**PROMPT**. Show each line in the listing below that contains the word "юридических".

**MATERIAL FOR THE TASK**.

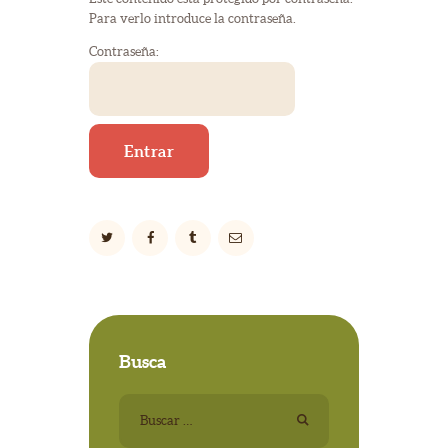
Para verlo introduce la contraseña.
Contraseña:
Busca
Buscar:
...
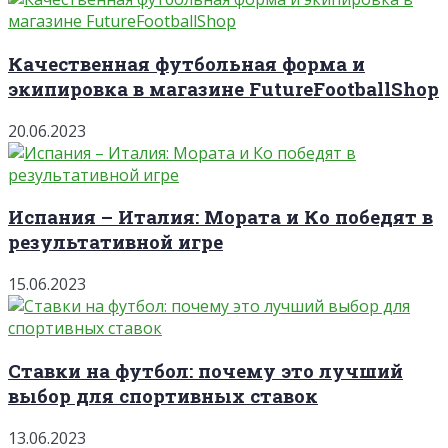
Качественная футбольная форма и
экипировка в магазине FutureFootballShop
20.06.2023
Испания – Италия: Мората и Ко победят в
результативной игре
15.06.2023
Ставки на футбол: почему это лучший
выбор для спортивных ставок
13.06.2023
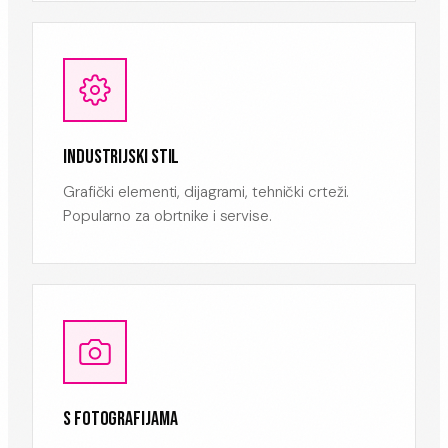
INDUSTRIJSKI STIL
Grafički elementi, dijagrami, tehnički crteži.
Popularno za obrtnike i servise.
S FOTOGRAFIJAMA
--
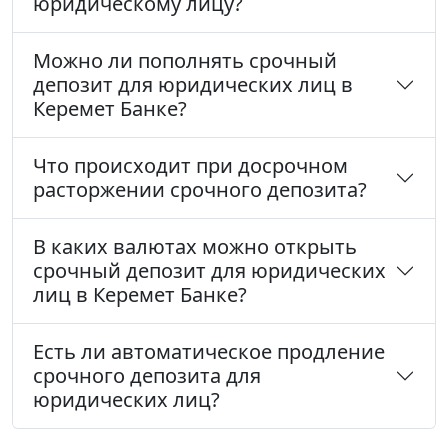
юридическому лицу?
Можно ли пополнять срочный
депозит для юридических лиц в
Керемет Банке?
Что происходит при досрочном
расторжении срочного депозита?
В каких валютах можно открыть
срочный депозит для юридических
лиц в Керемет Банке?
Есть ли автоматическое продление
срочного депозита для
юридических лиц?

**SOLUTION TO THE EXERCISE**.
депозит для юридических лиц в
срочный депозит для юридических
юридических лиц?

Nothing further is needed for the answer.